Friday, April 28, 2017

Back to Business As Usual

I've been discussing my restoration of the color pages of the Sgt. Kirk series with pro restorer Manuel Caldas. It's an old discussion in which he defends thick black repro for drawings and I don't because I think the lines should be affected by the colors. If yellow ink falls over a black surface it will turn olive green, methinks, so, it's no longer just black. Also, in some instances, the thick blacks may detract from a shadow or other effect (as we can see below and was shown also here). As Manuel put it, black was printed first so the yellow fell over it. On top of that there may be some lack of black ink in this particular newspaper page. Anyway, it looks more convincing to me as it is than if the black was really a thick black.


Frank King and anonymous colorists, Gasoline Alley, August 29, 1926.

The real problem, if there is one, is that until now no one thought about comics restoration theory. As many things in comics, this is a field almost untouched by scholars. The first point that should worry us, as it worries any restorers in other visual art fields, is authenticity. I thought about it, with Nelson Goodman's huge help, here. Contrarily to what you may read in the aforementioned post it's precisely the color (when it is not what the French call "couleur directe" [direct color]) that I don't think is autographic. Kim Thompson made me see my mistake. The colorist's work is autographic, but the color guides are not. Colorists and separators are not the same people, that's why there are notations for colors in color guides and that's why coloring in comics is not an autographic process, but a allographic one. This doesn't mean that the latter isn't obliged to follow the former's indications of course, but since the process is two stage with notations linking them it is, by definition, definitely allographic.

This answers one of my questions: does the printing technique matter? Being the coloring process allographic, after all, the answer is no, of course not.

That said, who's right?, yours truly or Manuel Caldas? We both are because, being an allographic process, it all bogs down to personal taste. The truth is that I'm a Ben Day dots fetishist and I love old newspaper comics coloring (but so does Manuel), out of register colors and all... In the case that the restorer is also a colorist s/he must follow the original color guides. If the restorer is just that, a restorer, s/he must leave the colors alone cleaning ink blots and erasing the effects caused by the passing of time (mainly by the tanning and foxing of the pulp paper). Scanners may help in recovering the vividness of the original coloring.

A few days ago I decided to make an experiment. I decided to randomly choose a Sgt. Kirk page and do what Manuel wanted me to do. I also increased the color saturation as Diego told me to. You can see the result below. I hope that you like it. I have to confess that, contrarily to my beliefs I like it a lot, but the process is so laborious that I doubt I'll do another one.

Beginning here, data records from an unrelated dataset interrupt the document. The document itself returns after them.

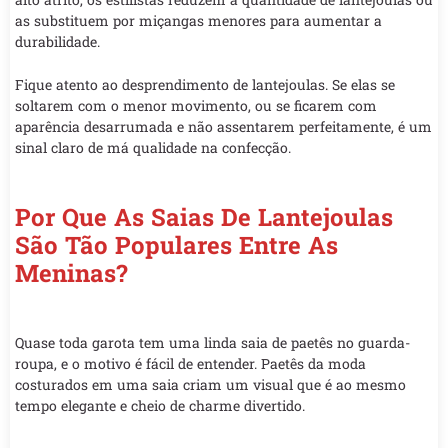
as substituem por miçangas menores para aumentar a
durabilidade.
Fique atento ao desprendimento de lantejoulas. Se elas se
soltarem com o menor movimento, ou se ficarem com
aparência desarrumada e não assentarem perfeitamente, é um
sinal claro de má qualidade na confecção.
Por Que As Saias De Lantejoulas
São Tão Populares Entre As
Meninas?
Quase toda garota tem uma linda saia de paetês no guarda-
roupa, e o motivo é fácil de entender. Paetês da moda
costurados em uma saia criam um visual que é ao mesmo
tempo elegante e cheio de charme divertido.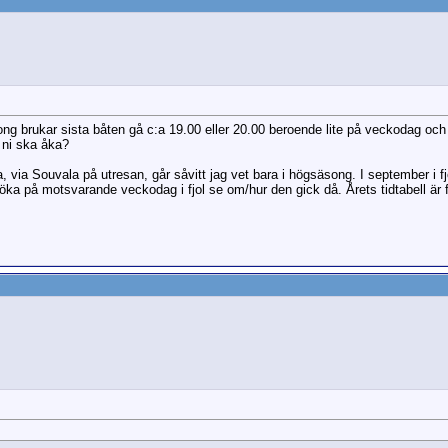
ong brukar sista båten gå c:a 19.00 eller 20.00 beroende lite på veckodag och
 ni ska åka?
na, via Souvala på utresan, går såvitt jag vet bara i högsäsong. I september i f
 på motsvarande veckodag i fjol se om/hur den gick då. Årets tidtabell är f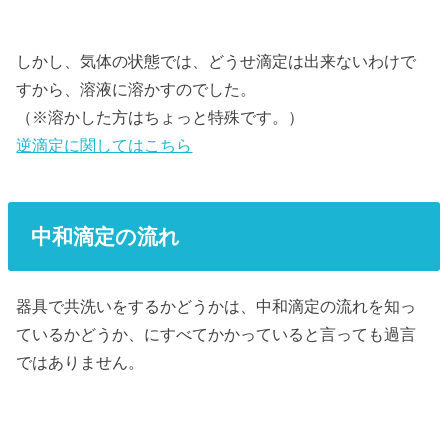
しかし、気体の状態では、どうせ滴定は出来ないわけで
すから、溶液に溶かすのでした。
（※溶かした方はちょっと特殊です。）
逆滴定に関してはこちら
中和滴定の流れ
器具で共洗いをするかどうかは、中和滴定の流れを知っ
ているかどうか、にすべてかかっていると言っても過言
ではありません。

Héctor Germán Oesterheld (w), Hugo Pratt (a), Stefan Strocen (c), "Cerco de muerte," Misterix # 316, October 10, 1954.

PS Look at the rich textures of those surfaces and the smooth transitions and tell me if I'm not right in being a dots fetishist! Imagine it all flat and dull. It would definitely ruin everything.

2 comments:

Diego Cordoba said...

Normally this is the way the original color proofs would look like (I'm referring to the Sgt. Kirk restoration you did). The problem is that printing back in the day suffered from many problems, the main being the support used: newsprint pulp paper. This sort of paper absorbs and repels certain colors: yellows are the first to go with the years due to the "tanning" of the paper as it ages. Also, the printing was done by "hammering" metal plates against the paper, one color at a time, and after a certain amount of passes (sometimes up to 12 depending on the percentages of colors), the paper would slide slightly creating those out of register colors. But that aside, the color proofs looked beautiful because they were done on photographic paper, and the blacks came out dark and the colors bright, as in your sample. So normally, this should be the correct way of printing. It can be done nowadays, but not back then, though chromolitography from the 19th century was even better than the four-color printing of the 20th.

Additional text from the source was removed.